After two respectable, albeit not exactly headline-grabbing, seasons in Moto2, Tech 3 came good on its promise to promote Bradley Smith to the upper echelons of motorcycle racing in 2013, with the young Briton doing his best to grasp an excellent opportunity.
While some were quick to make comparisons with fellow Moto2 graduate (and eventual champion) Marc Marquez or podium scoring team-mate Cal Crutchlow, Smith kept his head down throughout some difficult early season moments - including a nasty hand injury at Mugello - and emerged to plot a broadly upward trajectory.
By the end of the season, Smith - riding the lowest spec M1 on the grid - had the measure of the factory Ducatis and cracked the top six on three occasions. Smith scored points in all but three races, then turned a rapid pace on Yamaha upgrades at the post-season Valencia test.
After the solid if unspectacular maiden season, Smith effectively assumed team leader status at Tech 3 Yamaha in Cal Crutchlow's absence in 2014. But although he would end the year two positions higher, he was left behind new rookie team-mate Pol Espargaro.
Smith seemed distracted by mid-season speculation over his future, leading to a spate of accidents - most notably at a disastrous Sachenring weekend. But Herve Poncharal kept faith in Smith and, settled by a new contract for 2015, went on to claim a maiden podium during an incident-packed Australian Grand Prix.

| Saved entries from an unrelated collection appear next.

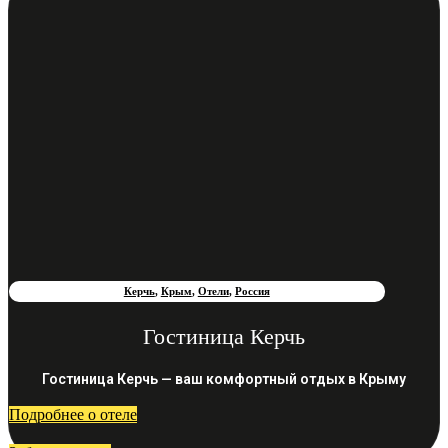
Керчь
,
Крым
,
Отели
,
Россия
Гостиница Керчь
Гостиница Керчь — ваш комфортный отдых в Крыму
Подробнее о отеле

Nevertheless, Smith came into 2015 with plenty to prove - and would confound his critics.Tempering an upturn in speed with marvellous consistency, Smith finished every race inside the top ten, peaking with a second career podium in the tricky conditions of Misano.
More than that, given the factory bikes he was up against, Smith breached them on numerous occasions with ten top six finishes over the course of the year, leaving him just seven points shy of the overall top five and comfortably clear of Espargaro.